In Praise of Small Farmers

Today, as a follow up to yesterday’s list,  I will write in praise of the small farm.  Maine is fortunate that while the rest of the nation’s farming population is aging rapidly (damn us Baby Boomers) here in Maine the average age of the farmer has been steadily getting younger.

There are many reasons for this phenomenon.   One of the most obvious is that until the latest Real Estate fiasco farmland here was still affordable.  Since Maine has a tradition of small-diversified farms (at least outside of “The County”) it has been economically feasible for a young wanna be farmer to buy 10-100 acres, make some money from it, and actually become a farmer.  No one expects to get rich quick but they are clear sighted enough to value their labor and demand appropriate reimbursement for their high quality products.  And here in Maine they are fortunate enough to find a ready market for this great food and fiber.

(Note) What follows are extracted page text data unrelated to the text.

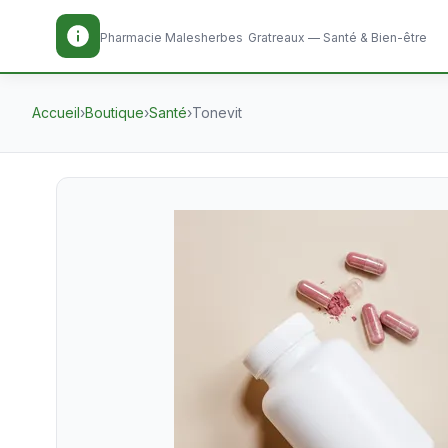
Pharmacie Malesherbes
Gratreaux — Santé & Bien-être
Accueil
›
Boutique
›
Santé
›
Tonevit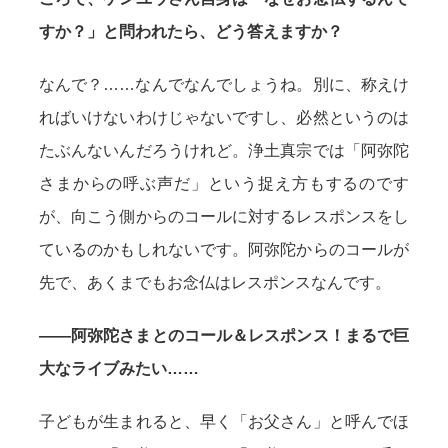
すか？」と問われたら、どう答えますか？
なんで？……なんでなんでしょうね。別に、称えけ
ればいけないわけじゃないですし、必然というのは
たぶんないんだろうけれど。浄土真宗では「阿弥陀
さまからの呼ぶ声だ」という捉え方もするのです
が、向こう側からのコールに対するレスポンスをし
ているのかもしれないです。阿弥陀からのコールが
先で、あくまでもお念仏はレスポンスなんです。
——阿弥陀さまとのコール＆レスポンス！まるで巨
大なライブみたい……
子どもが生まれると、早く「お父さん」と呼んでほ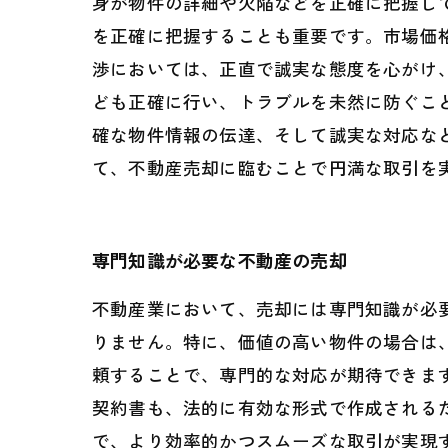
身が物件の詳細や欠陥などを正確に把握し
を正確に把握することも重要です。市場価
渉においては、正直で誠実な態度を心がけ
ども正確に行い、トラブルを未然に防ぐこ
確な物件情報の伝達、そして誠実な対応な
て、不動産売却に臨むことで円満な取引を
専門知識が必要な不動産の売却
不動産業において、売却には専門知識が必
りません。特に、価値の高い物件の場合は
頼することで、専門的な対応が期待できま
契約書も、法的に有効な形式で作成される
で、より効率的かつスムーズな取引が実現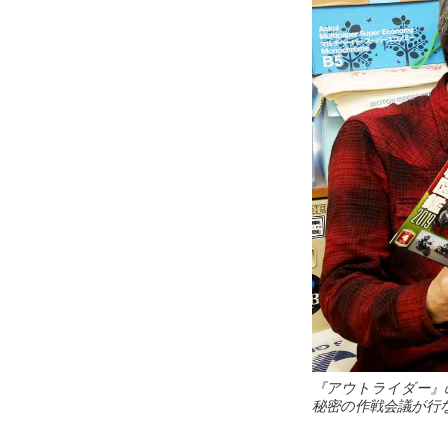
『アウトライダー』
秘密の作戦会議が行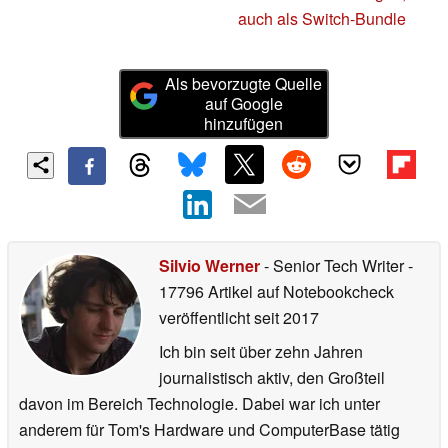
auch als Switch-Bundle
Als bevorzugte Quelle
auf Google
hinzufügen
Silvio Werner
- Senior Tech Writer
-
17796 Artikel auf Notebookcheck
veröffentlicht
seit 2017
Ich bin seit über zehn Jahren
journalistisch aktiv, den Großteil
davon im Bereich Technologie. Dabei war ich unter
anderem für Tom's Hardware und ComputerBase tätig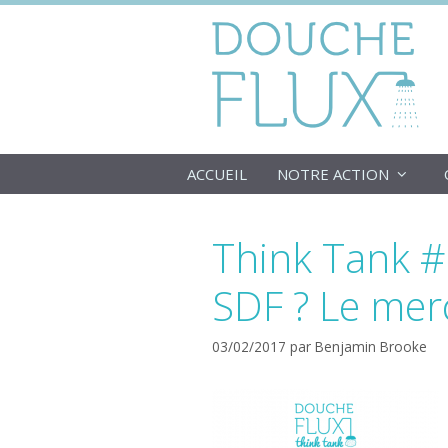
Aller
au
contenu
ACCUEIL
NOTRE ACTION
Think Tank #
SDF ? Le mer
03/02/2017
par
Benjamin Brooke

Another factor is that we are blessed with several organizations in this state whose express purpose is to support small farmers (Maine Organic Farmers and Gardeners Association, New England Farm Union, Maine Landless Farmers, Food for Maine’s Future, Maine Farmland Trust)

Gene Logsdon states it well when he said in his 1989 Essay (The Future:  More Farmers Not Fewer)
“I give three reasons…. that the number…is about to increase.  One:  historically in all the past civilizations I have studied, the denser the population becomes, the smaller and more numerous the farms become.  Two: financially, the economies of scale that apparently rule manufacturing do not really apply to any sustainable kind of food production….And three: socially, people are beginning to understand they are what they eat and are demanding quality food,  which megafarms can’t supply.”

So thanks to all the small diversified farms, folks who appreciate high quality food and agricultural visionaries we are going to continue to have an increasing supply of diverse healthy local foods.

Thank you small farmers everywhere.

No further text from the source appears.